大島康弘
株式会社ベティスミス 代表取締役社長支援員
音声
■サポート(提供)
小原整骨院(倉敷市連島中央2-3-22)、株式会社パッション、株式会社アンスリール、オーセンティック合同会社、一般社団法人岡山アスレーテスクラブ、九九華聯 99ファーレン 倉敷、株式会社Peace
■挿入曲
第130回目のゲストは、株式会社ベティスミス 代表取締役社長の大島康弘さんをお迎えし、国産ジーンズ発祥の地・倉敷市児島で60年以上にわたり続く“ものづくり”の歩み、そして、ジーンズを通じて地域を盛り上げ、次の世代へ技術と情熱を受け継ぐ取り組みについて伺いました。

<前半:ベティスミスの始まりと歩み>
1962年、岡山県倉敷市児島の地で、ベティスミスは作業服などの縫製を手がける小さな工場として誕生しました。創業当初はアメリカ向け輸出用のパンツを製造しており、その確かな縫製技術が後の発展の礎となりました。 やがて、親戚関係にあったジーンズメーカー「ビッグジョン」と共に、国内初期のブルージーンズ製造に携わります。これが、日本で“ジーンズ文化”が花開くきっかけのひとつとなり、児島が「国産ジーンズ発祥の地」として知られる原点にもなりました。 当時の児島は、家庭ごとにミシンがあり、女性たちが家で縫製を担う「内職のまち」でした。地域全体での分業体制が自然と形成され、縫製・洗い・加工といったジーンズづくりの工程がすべて児島で完結する――いわば“まち全体がひとつの工場”という環境が生まれていきました。 そんな中でベティスミスが大切にしてきたのは、「見えない部分ほど丁寧に仕上げる」という姿勢です。小さな会社だからこそ、一つひとつの工程に心を込め、品質で信頼を築いてきました。そして時代の変化とともに下請けから脱却し、“女性のためのジーンズ”を自社ブランドとして発信。
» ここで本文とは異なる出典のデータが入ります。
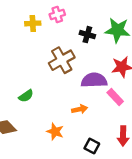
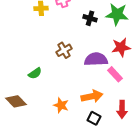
brown cross: (62, 60) -> (64, 50), moved, size x0.7
orange arrow: (80, 109) -> (92, 96), moved, size x1.5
ベティスミスの挑戦は、今も続いています。
<後半:現在の取り組みと、児島のこれから>
ベティスミスがミュージアムや体験工房を始めたのは、地域の子どもたちが社会見学に訪れたことがきっかけでした。 「せっかく来てくれるのなら、見学だけでなく、何かを“体験”してもらいたい」――その思いから始まった小さな取り組みが、今では観光客も訪れる人気の施設へと発展しました。 体験工房では、半完成のジーンズにボタンやリベットを打ち、自分だけの一本を仕上げることができます。 世界に一つだけのジーンズを自分の手で完成させるこの体験は、世代を超えて多くの人々に“ものづくりの楽しさ”を伝えています。 現在、工場の現場を支えているのは、若いスタッフたちです。 中には、一本のジーンズを最初から最後まで一人で縫い上げることができる職人も少なくありません。 「技術を身につければ、一生食べていける仕事になる」――その言葉どおり、日々の作業を通して技術と誇りを積み重ねています。 独立して自分の工房を構えるスタッフも多く、辞めた後も「また手伝うよ」と戻ってくる人が少なくありません。 会社という枠を超えて、地域全体で技術を育て、支え合う文化が児島には根づいています。 ベティスミスがこれから目指すのは、単に“ジーンズのまち”を守ることではありません。 長年受け継がれてきた技術と文化を次の世代へ伝え、ジーンズだけでなく、そこに関わる人や地域そのものが輝き続ける――。 そんな未来を見据えながら、今日も児島の工場からミシンの音が響いています。